When compiled and executed, this will write:

ä=ä
ä=ä

The reason is once the ä is encountered, as mentioned above the rest of the constant string assigned to 'c' will be parsed as a widestring. As a result the #$C3 and #$A4 are interpreted as widechar(#$C3) and widechar(#$A4), rather than as ansichars.

Open issues

  • TFormatSettings char: for example: ThousandSeparator, DecimalSeparator, DateSeparator, TimeSeparator, ListSeparator. These should be replaced with string to support UTF-8. For example under Linux with LC_NUMERIC=ru_RU.utf8 the thousand separator is the two byte nbsp/160. Workaround: use space instead of nbsp.
  • Unit registry, TRegistry - this unit uses Windows Ansi functions and therefore you need to use UTF8ToWinCP, WinCPToUTF8. Formerly it needed UTF8ToSys.

Future

The goal of FPC project is to create a Delphi compatible UnicodeString (UTF-16) based solution, but it is not ready yet. It may take some time to be ready.

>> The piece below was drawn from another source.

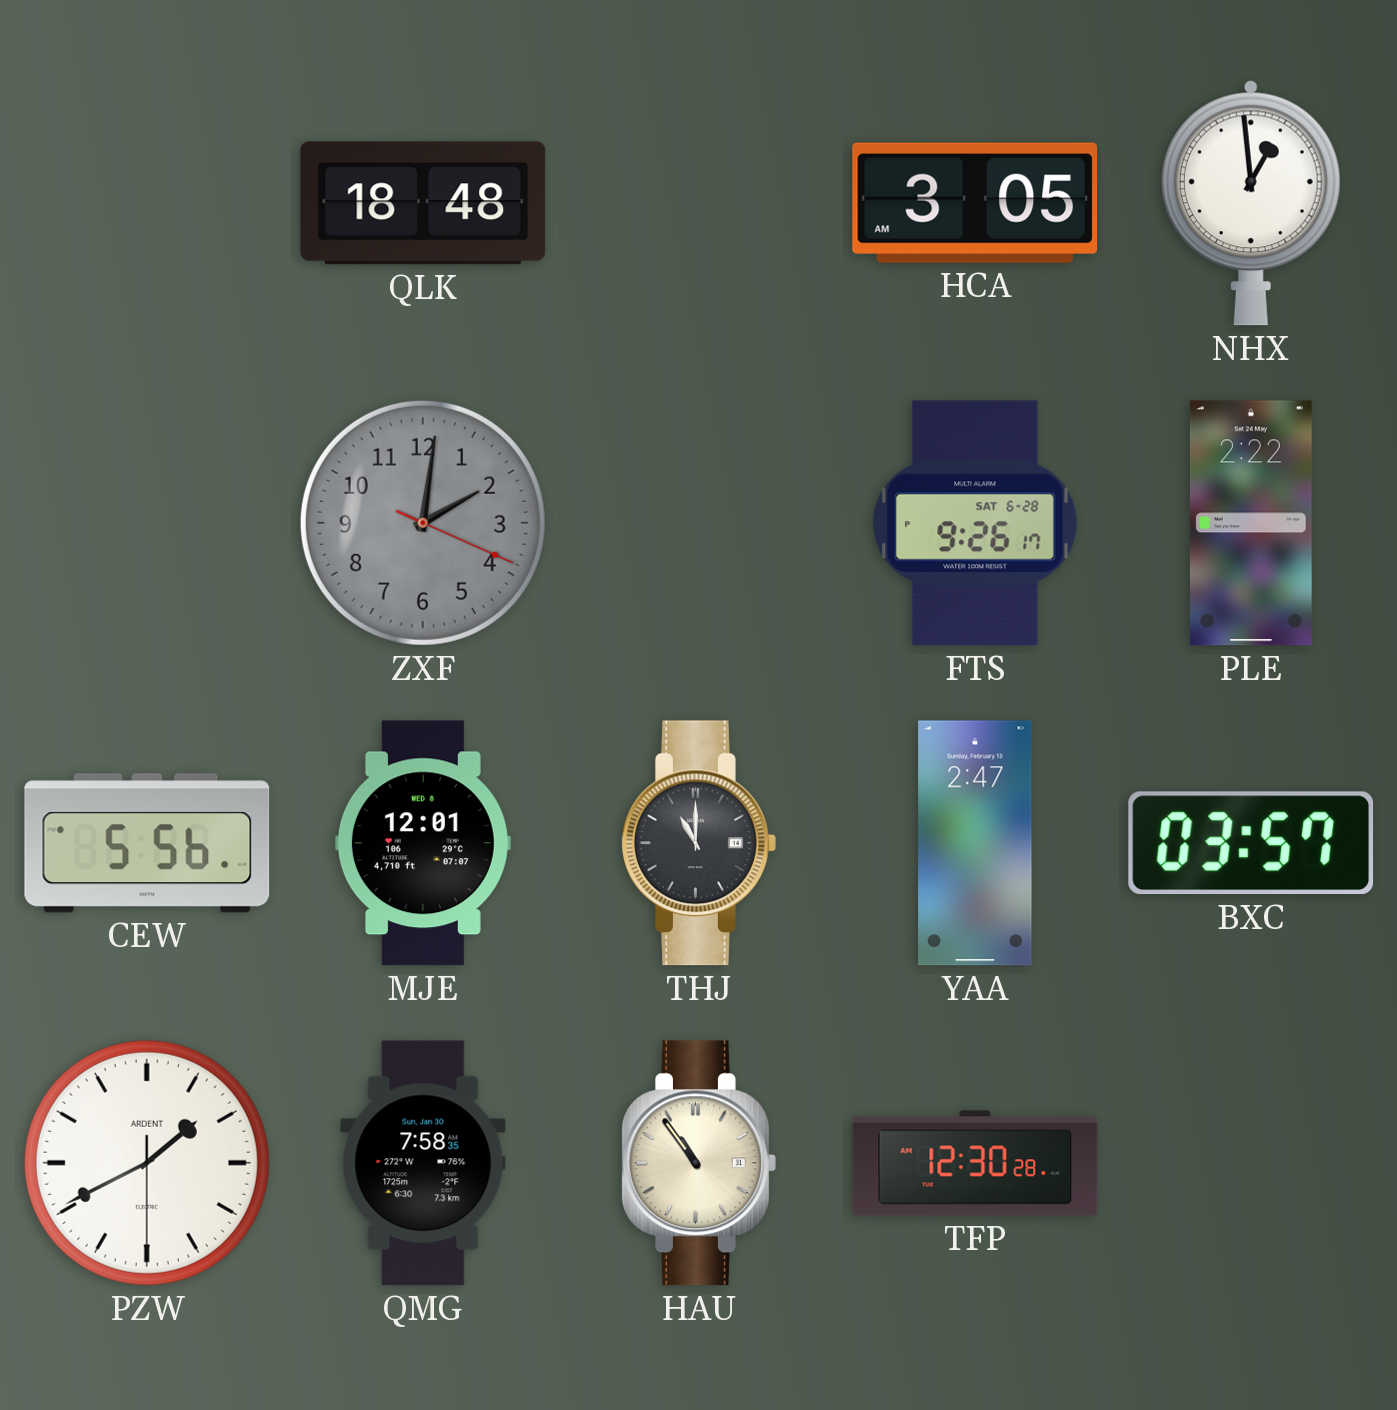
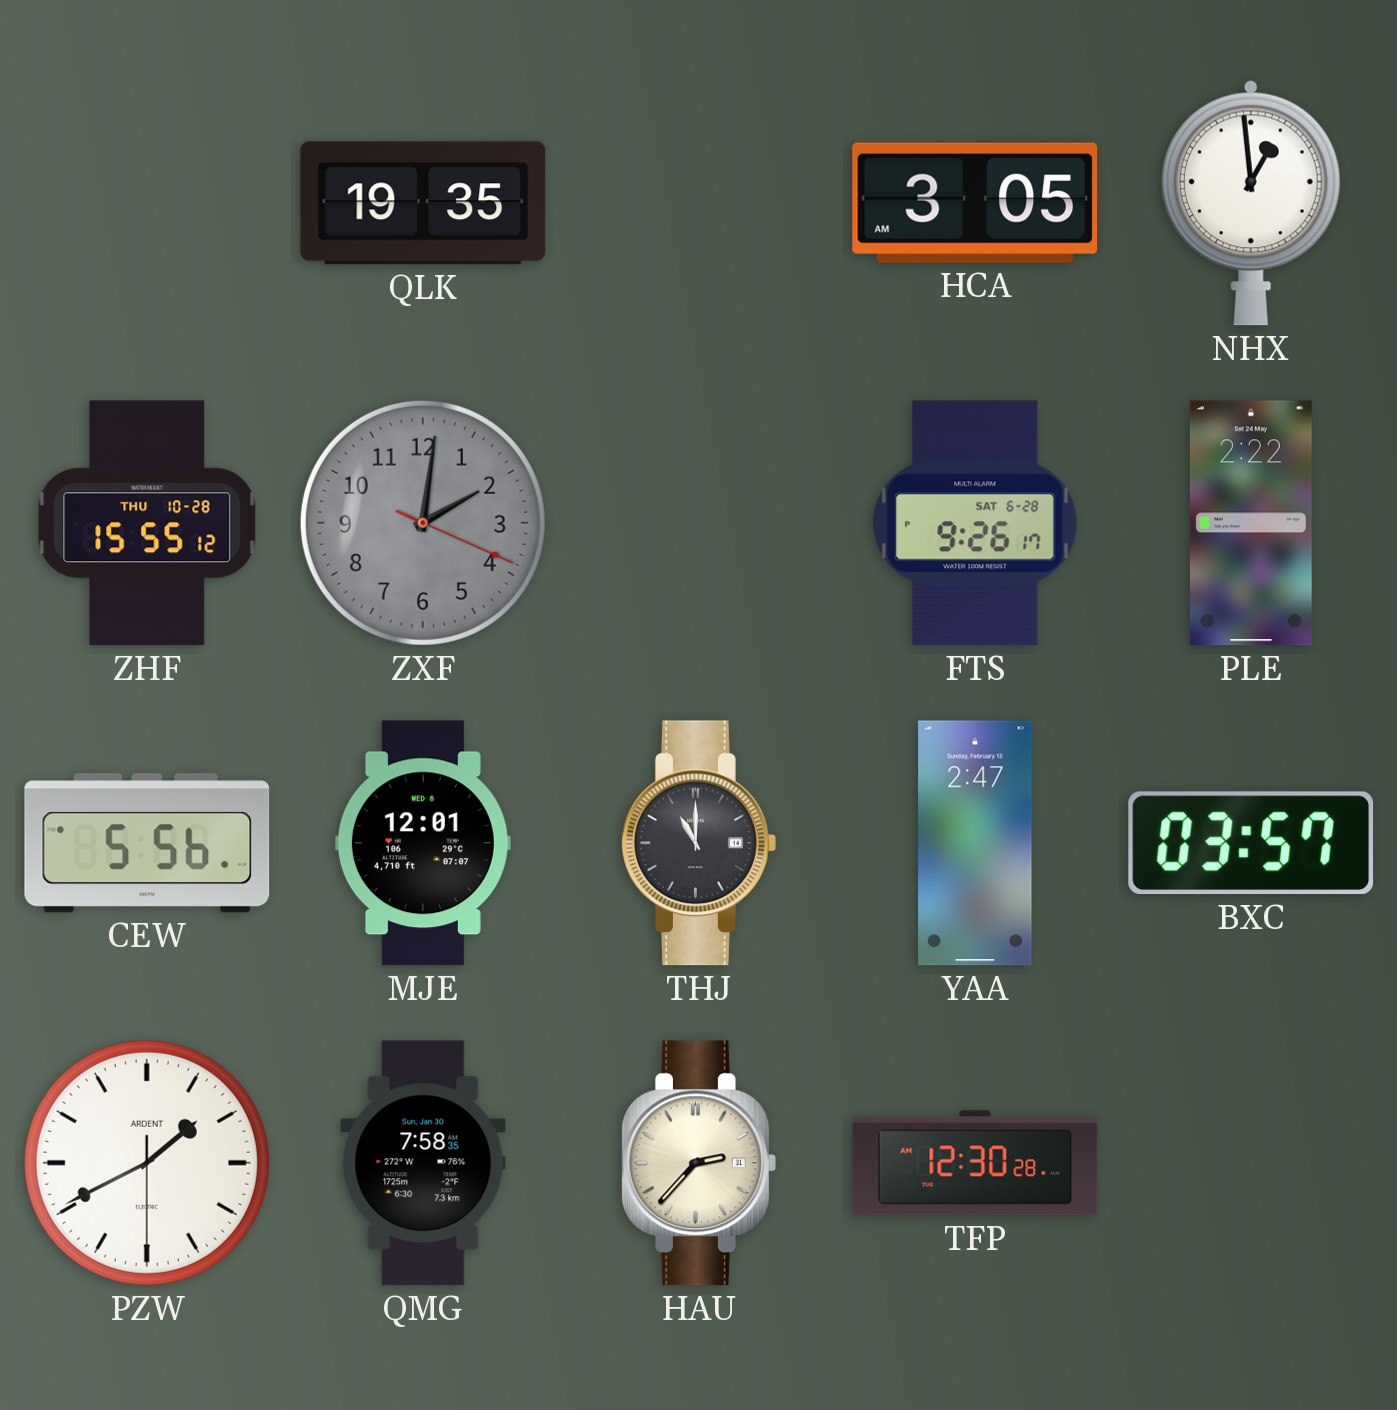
QLK: 18:48 -> 19:35
ZHF: none -> 15:55
HAU: 10:54 -> 2:37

This UTF-8 solution of LCL in its current form can be considered temporary. In the future, when FPC supports UnicodeString fully in RTL and FCL, Lazarus project will provide a solution for LCL that uses it. At the same time the goal is to preserve UTF-8 support although it may require changes to string types or something. Nobody know the details yet. We will tell when we know...

In essence LCL will probably have 2 versions, one for UTF-8 and one for UTF-16.

FAQ

What about Mode DelphiUnicode?

The {$mode delphiunicode} was added in FPC 2.7.1 and is like {$Mode Delphi} with {ModeSwitch UnicodeStrings}. See the next question about ModeSwitch UnicodeStrings.

What about ModeSwitch UnicodeStrings?

The {$ModeSwitch UnicodeStrings} was added in FPC 2.7.1 and defines "String" as "UnicodeString" (UTF-16), "Char" as "WideChar", "PChar" as "PWideChar" and so forth. This affects only the current unit. Other units including those used by this unit have their own "String" definition. Many RTL strings and types (e.g. TStringList) uses 8-bit strings, which require conversions from/to UnicodeString, which are added automatically by the compiler. The LCL uses UTF-8 strings. It is recommended to use UTF-8 sources and compile with "-FcUTF8".